However, despite long evenings at the Brown House or the Obersalzberg, holding forth on how the Jews are perverting the culture of Lapland, he has plenty to do. The SA is increasingly an embarrassment to the Fuhrer with their violence. The Berlin SA, angry at going unpaid, smash up the Berlin Party headquarters. Goebbels calls for help and Hitler flies up from Munich (he isn’t getting airsick any more) to promise the rank-and-file more pay.
Then he takes another key measure to restore SA obedience. He writes to Ernst Röhm in La Paz, who is bored with advising the Bolivian government and the lack of boyfriends, inviting him to take over the SA again.
Röhm returns to Germany and Hitler gives him (one of two men allowed to call Hitler by the informal “du” term) the post of Stabschef, command of the 60,000 Brownshirts, and a free hand to run them.

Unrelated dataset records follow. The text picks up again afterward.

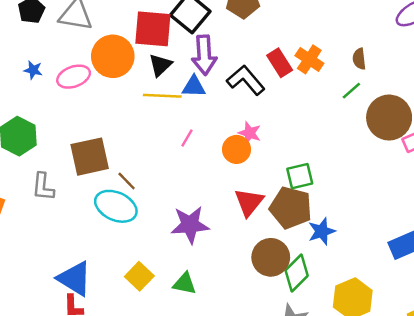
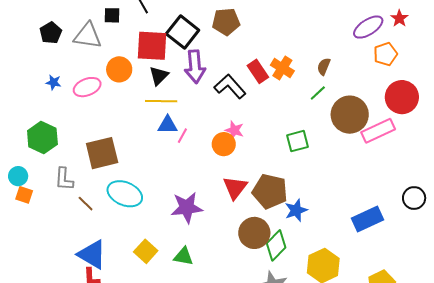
orange circle: (113, 56) -> (119, 69), size x0.7
brown semicircle: (359, 59) -> (324, 66), turned 30
blue triangle: (194, 87) -> (167, 125), moved
green square: (300, 176) -> (298, 141), moved
brown line: (127, 181) -> (86, 204), moved

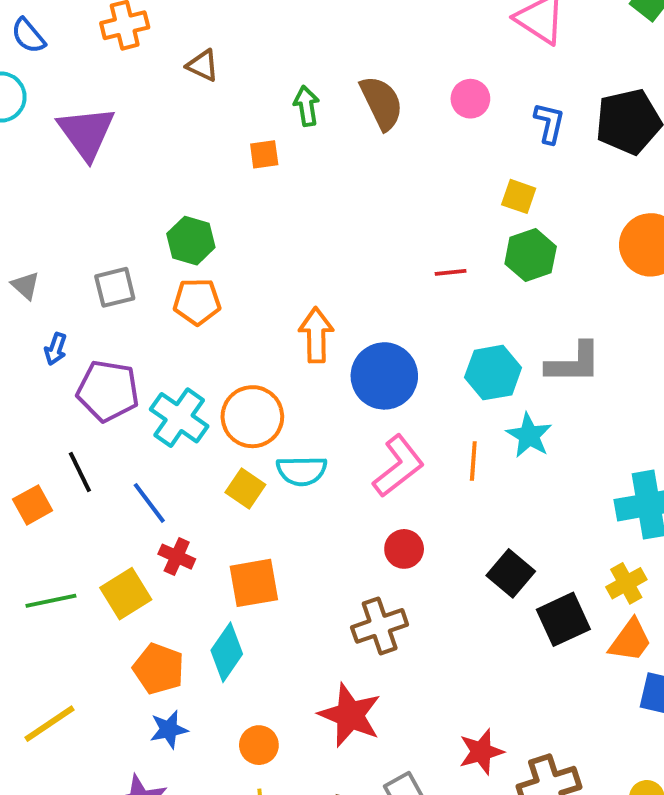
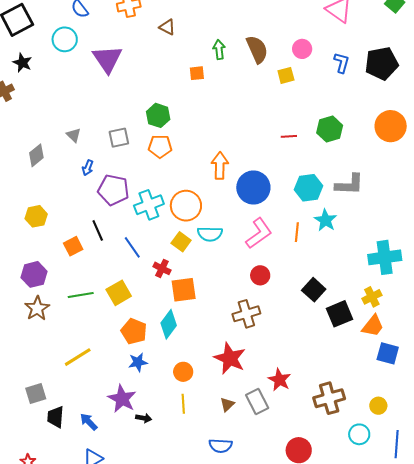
yellow square: (519, 196) -> (286, 75), moved, turned -36
cyan cross: (179, 418) -> (149, 205), turned 32
red cross: (177, 557) -> (162, 268), moved
red star: (481, 752) -> (279, 380), moved, turned -30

Röhm keeps the SA busy by having them create chaos in every movie theater that shows the new Hollywood Oscar-winner, All Quiet On the Western Front. Ultimately Berlin is forced to ban further showing of the anti-militarist film, because of the deliberate SA hooliganism.

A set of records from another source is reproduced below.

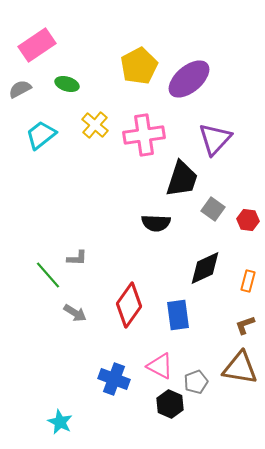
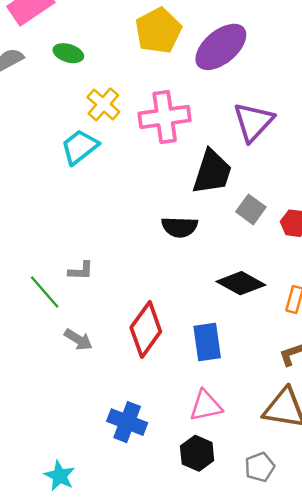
cyan trapezoid: (41, 135) -> (80, 147), moved
black diamond: (205, 268) -> (241, 283), turned 54
pink triangle: (160, 366) -> (206, 406), moved, turned -40
gray pentagon: (196, 382) -> (260, 467), moved

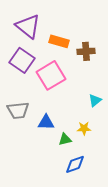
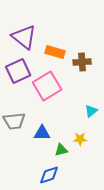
purple square: (22, 60) -> (18, 71), turned 30
blue diamond: (75, 164) -> (49, 175), moved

Röhm also sets up the NSKK – the Nazi Motor Corps whose Wannsee branch Speer heads briefly – from the SA, to provide the Party with its own transportation arm. Young Germans learn how to drive and maintain a variety of trucks and later wheeled and tracked army transport. It is a nucleus for training the tank and halftrack crews who will inflict the Blitzkrieg on Europe.
The Generalstab is not impressed by the ex-corporal. One of their great fears is that the Army will come under control of Röhm’s SA now that the tubby little Brownshirt leader has returned from Bolivian exile. There are more stormtroopers in the SA than soldaten in the Reichswehr. Röhm is declaring that the generals are out of date and that a new style of war is needed. Röhm doesn’t say what that should be, but he should be in charge of it. “I am the new army’s Scharnhorst,” he tells his staff.
That connection defies belief. Röhm is a noisy, self-indulgent homosexual in an age when such behavior is still condemned as a mental illness. Even worse, Röhm flaunts his behavior, appointing his bedmates to key positions, and pays his SA Intelligence Unit to supply him with new boyfriends from Munich’s Gisela High School. Hitler is annoyed, but reluctant to alienate his goons and their leader.
The Party is now a well-organized machine, led by Hitler, Röhm, Gregor Strasser, Goering, Goebbels, and Frick. Its agricultural organization is led by theorist Walther Darré, its Economic Policy Department by Otto Wagener, the Hitler Youth by a young man who is three-quarters American (replete with American wife) named Baldur von Schirach. This big, pampered boy from the middle-class is a descendant of signers of the Declaration of Independence and suspected of being a pedophile. But he does an effective job of running the Hitler Jugend and the girls’ group, the Bund Deutscher Mädchen.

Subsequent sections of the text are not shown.